In occasione del quarto anniversario della sua morte, è
uscito in questi giorni “Lasciami, non trattenermi”, una raccolta di poesie
inedite di Mario Luzi. Il titolo del libro deriva dalla sua ultima poesia. Il
volume raccoglie infatti le poesie scritte da Luzi nel suo ultimo anno di vita.

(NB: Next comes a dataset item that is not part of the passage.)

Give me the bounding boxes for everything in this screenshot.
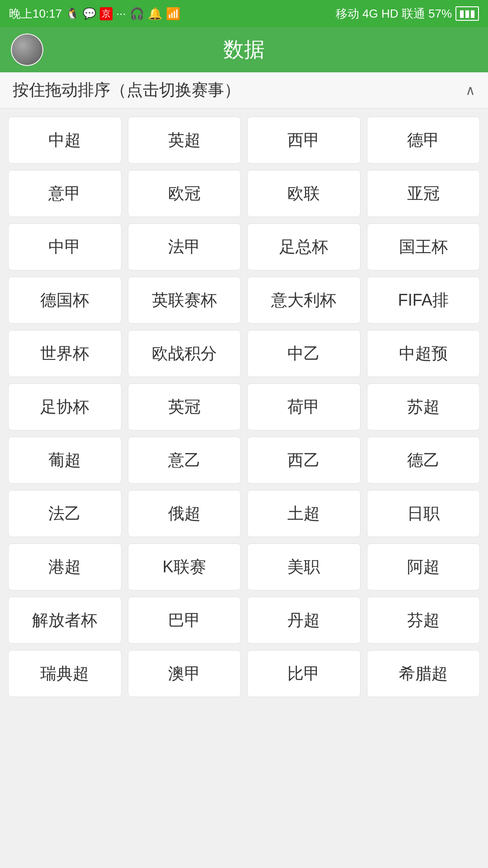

Si tratta di vari testi, che il poeta aveva iniziato a riordinare, recuperati
da dattiloscritti e autografi, con evidenti segni d’autore, accompagnati da una
sorta di monologo sulla propria vicenda coniugale e indirizzato alla propria
sposa.
Mario Luzi era nato a Firenze nel 1914. Stimato come uno fra
i maggiori poeti italiani contemporanei, fu fra i fondatori dell’ermetismo.
Molti critici hanno considerato gli anni cinquanta come il periodo migliore
della poesia di Luzi, quando la sua opera diventa esperienza esistenziale. Le
sue poesie riflettono un’inquietudine profonda che si traduce in paesaggi
tetri, aspri, e nella costante ricerca di un ponte tra essere e divenire,
mutamento e identità, tempo ed eternità, nell'incerta speranza che questo possa
in qualche modo lenire la penosa insensatezza del vivere. La sua è una poesia
d’elezione, intesa come pratica salvifica da una vita apparentemente priva di
senso.
Nel 2004, pochi mesi prima della morte, il presidente della
Repubblica Carlo Azeglio Ciampi lo nominò senatore a vita per la sua grande
attività poetica, intellettuale e sociale.